*Problem details:*
Retype every entry word for word. Omit the pictures.

Saved entries
-*-

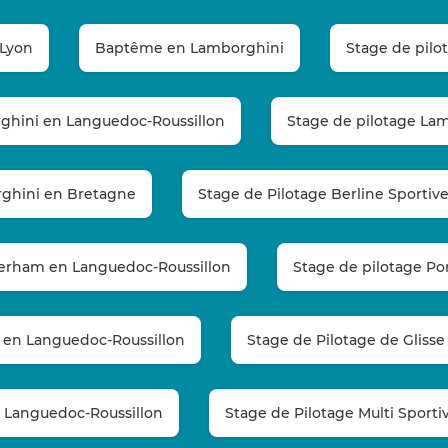
 Lyon
Baptême en Lamborghini
Stage de pil
ghini en Languedoc-Roussillon
Stage de pilotage Lam
rghini en Bretagne
Stage de Pilotage Berline Sportiv
aterham en Languedoc-Roussillon
Stage de pilotage Po
t en Languedoc-Roussillon
Stage de Pilotage de Glisse
n Languedoc-Roussillon
Stage de Pilotage Multi Sport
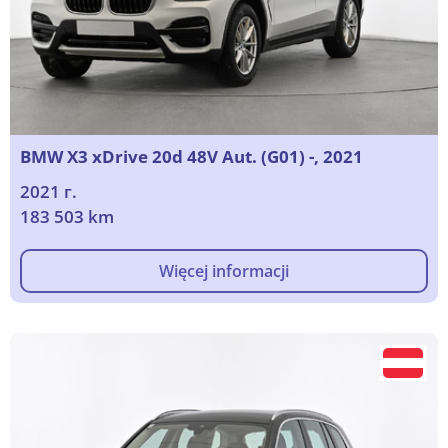
BMW X3 xDrive 20d 48V Aut. (G01) -, 2021
2021 г.
183 503 km
Więcej informacji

-*-

*Exercise response:*
 Lyon
Baptême en Lamborghini
Stage de pil
ghini en Languedoc-Roussillon
Stage de pilotage Lam
rghini en Bretagne
Stage de Pilotage Berline Sportiv
aterham en Languedoc-Roussillon
Stage de pilotage Po
t en Languedoc-Roussillon
Stage de Pilotage de Glisse
n Languedoc-Roussillon
Stage de Pilotage Multi Sport
BMW X3 xDrive 20d 48V Aut. (G01) -, 2021
2021 г.
183 503 km
Więcej informacji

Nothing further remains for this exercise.